It's a living nightmare - but a socially distanced one.
"Zombies" attack vehicles, smearing them with artificial blood. But the customers inside the cars are safely separated from their stalkers by the windows.
Production company Kowagarasetai, roughly translated as Scare Squad, has launched a drive-through haunted house in Tokyo in response to the coronavirus pandemic.
"We have started this drive-in because we cannot get close to customers" at a traditional haunted house because of the virus, explains Daichi Ono, a cast member.
"But the distance [between customers and cast] has actually gotten shorter since there is only a window between them," he said.

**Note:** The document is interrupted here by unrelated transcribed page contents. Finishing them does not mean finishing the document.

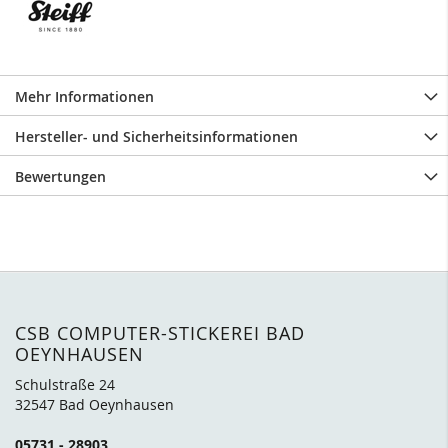
Mehr Informationen
Hersteller- und Sicherheitsinformationen
Bewertungen
CSB COMPUTER-STICKEREI BAD
OEYNHAUSEN
Schulstraße 24
32547 Bad Oeynhausen
05731 - 28903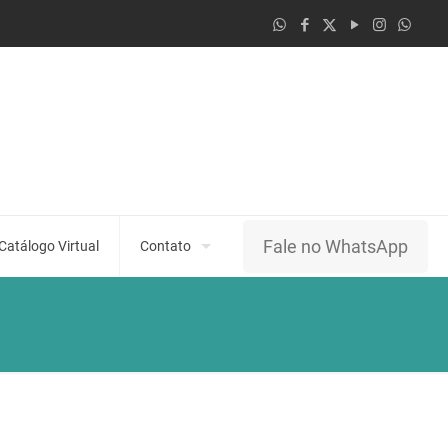
Fale no WhatsApp
Catálogo Virtual
Contato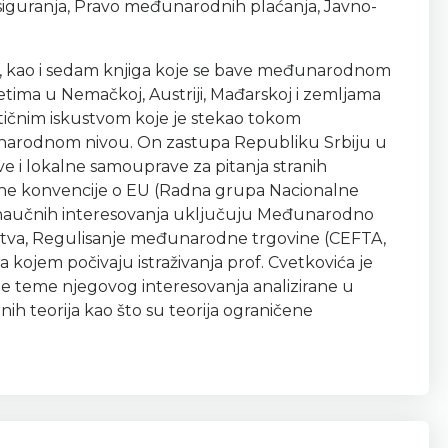
siguranja, Pravo međunarodnih plaćanja, Javno-
ma, kao i sedam knjiga koje se bave međunarodnom
tetima u Nemačkoj, Austriji, Mađarskoj i zemljama
tičnim iskustvom koje je stekao tokom
narodnom nivou. On zastupa Republiku Srbiju u
ve i lokalne samouprave za pitanja stranih
onalne konvencije o EU (Radna grupa Nacionalne
ih naučnih interesovanja uključuju Međunarodno
rstva, Regulisanje međunarodne trgovine (CEFTA,
 kojem počivaju istraživanja prof. Cvetkovića je
tne teme njegovog interesovanja analizirane u
ih teorija kao što su teorija ograničene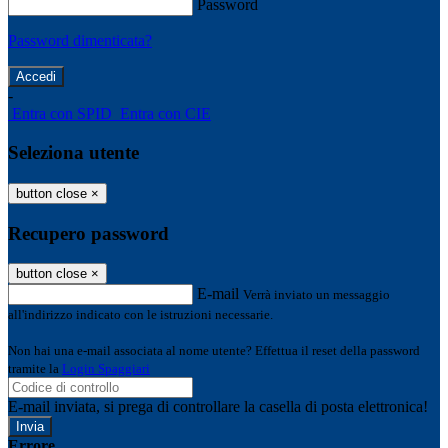
Password
Password dimenticata?
-
Entra con SPID
Entra con CIE
Seleziona utente
button close
×
Recupero password
button close
×
E-mail
Verrà inviato un messaggio
all'indirizzo indicato con le istruzioni necessarie.
Non hai una e-mail associata al nome utente? Effettua il reset della password
tramite la
Login Spaggiari
E-mail inviata, si prega di controllare la casella di posta elettronica!
Errore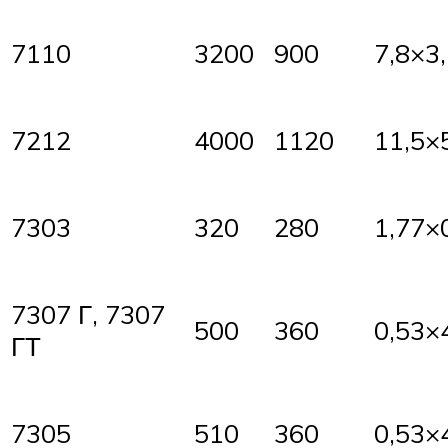
7110
3200
900
7,8×3
7212
4000
1120
11,5×
7303
320
280
1,77×
7307 Г, 7307
500
360
0,53×
ГТ
7305
510
360
0,53×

Unlike a traditional haunted house, where guests can flee if frightened, customers are confined to their cars and cannot escape the horrors during the 13-minute performance.
With no actual contact between the audience and performers, the risk of transmitting the virus is virtually eliminated. And of course, inside their cars, customers can scream as loudly as they like.

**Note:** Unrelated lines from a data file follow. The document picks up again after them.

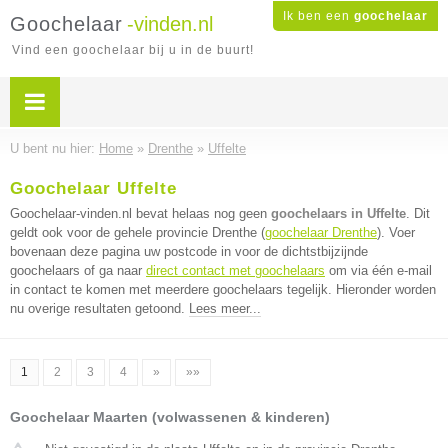
Ik ben een
goochelaar
Goochelaar
-vinden.nl
Vind een goochelaar bij u in de buurt!
U bent nu hier:
Home
»
Drenthe
»
Uffelte
Goochelaar Uffelte
Goochelaar-vinden.nl bevat helaas nog geen
goochelaars in Uffelte
. Dit
geldt ook voor de gehele provincie Drenthe (
goochelaar Drenthe
). Voer
bovenaan deze pagina uw postcode in voor de dichtstbijzijnde
goochelaars of ga naar
direct contact met goochelaars
om via één e-mail
in contact te komen met meerdere goochelaars tegelijk. Hieronder worden
nu overige resultaten getoond.
Lees meer...
1
2
3
4
»
»»
Goochelaar Maarten (volwassenen & kinderen)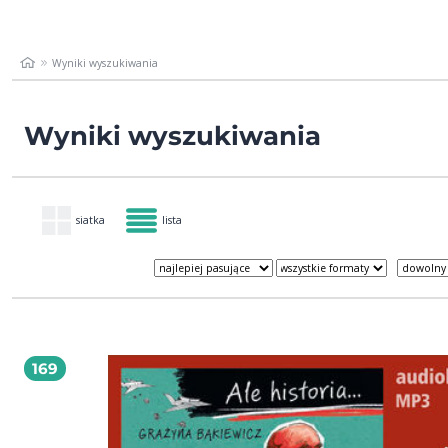
Wyniki wyszukiwania
Wyniki wyszukiwania
siatka
lista
169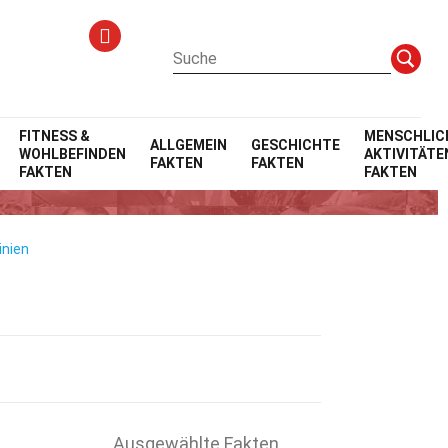
FITNESS &
MENSCHLIC
ALLGEMEIN
GESCHICHTE
WOHLBEFINDEN
AKTIVITÄTE
FAKTEN
FAKTEN
mbien
FAKTEN
FAKTEN
inien
Ausgewählte Fakten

Once the horror is over, instead of eating brains, these helpful zombies actually clean the blood off the cars they attacked just minutes earlier.
It's a novel experience for cast members, as well as guests.

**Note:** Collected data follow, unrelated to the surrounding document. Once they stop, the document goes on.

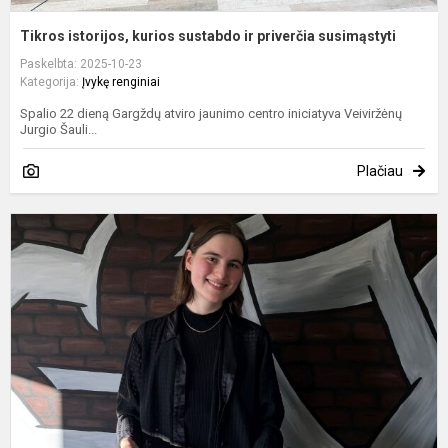
Tikros istorijos, kurios sustabdo ir priverčia susimąstyti
Paskelbta: 2025-10-23
Kategorija:
Įvykę renginiai
Spalio 22 dieną Gargždų atviro jaunimo centro iniciatyva Veiviržėnų
Jurgio Šauli...
Plačiau
V
s
C
a
t
s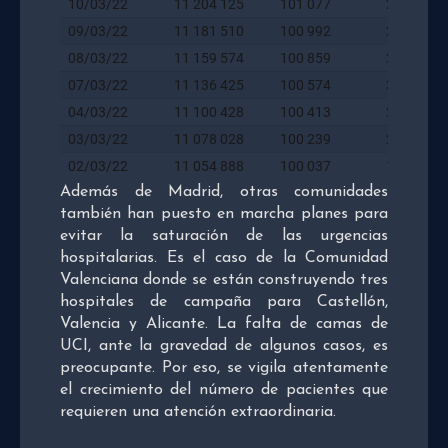
Además de Madrid, otras comunidades
también han puesto en marcha planes para
evitar la saturación de las urgencias
hospitalarias. Es el caso de la Comunidad
Valenciana donde se están construyendo tres
hospitales de campaña para Castellón,
Valencia y Alicante. La falta de camas de
UCI, ante la gravedad de algunos casos, es
preocupante. Por eso, se vigila atentamente
el crecimiento del número de pacientes que
requieren una atención extraordinaria.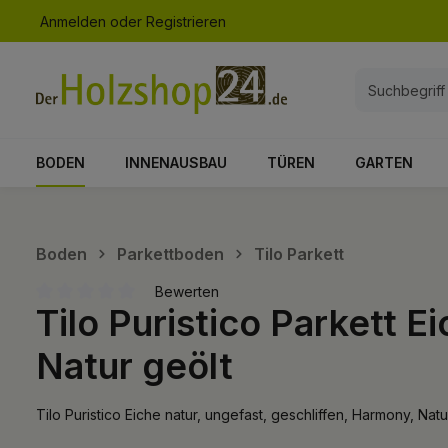
Anmelden
oder
Registrieren
springen
Zur Hauptnavigation springen
BODEN
INNENAUSBAU
TÜREN
GARTEN
Boden
Parkettboden
Tilo Parkett
Bewerten
Tilo Puristico Parkett E
Durchschnittliche Bewertung von 0 von 5 Sternen
Natur geölt
Tilo Puristico Eiche natur, ungefast, geschliffen, Harmony, N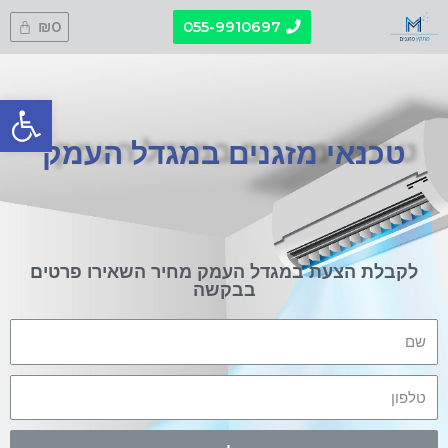
₪
0
055-9910697
פתח סרגל
טכנאי מזגנים במגדל העמק
לקבלת הצעת במגדל העמק מחיר השאירו פרטים
בבקשה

"I can get very close to guests even though they're behind the windshields," said actor Hanegawa. "It's interesting to see their reactions so close up, while keeping social distance."
Talking to the Japan Times, the 28-year old said haunted houses were on as uncertain footing as any other business in Japan.
"I don't know what the right thing to do is," he said "But we want to continue offering a haunted house, even if it means we have to change the style a bit. We want many people to enjoy it, to enjoy being scared."
With Halloween approaching, the prospect of not being able to welcome guests is a scary prospect for businesses such as haunted houses and ghost walks.
Some attractions in the US have had to rethink their approach, and release Covid contingency plans. The House of Torment, an attraction in Austin, Texas is adamant the format needs little alteration to make it safe for patrons.
"Haunted houses are not concerts, sporting events or theme parks. The nature of a haunted house is all about physical distancing; it always has been, it's what we do normally," they said in a statement regarding the safety of their attraction.
The attraction has had to reduce its capacity and not allow public groups to mix on tours of the house. "PPE masks will be worn under theatrical masks and makeup," says the Austin attraction.
However, as Texas guidelines recommend public face coverings as "not mandatory", it will only be the ghouls required to wear masks.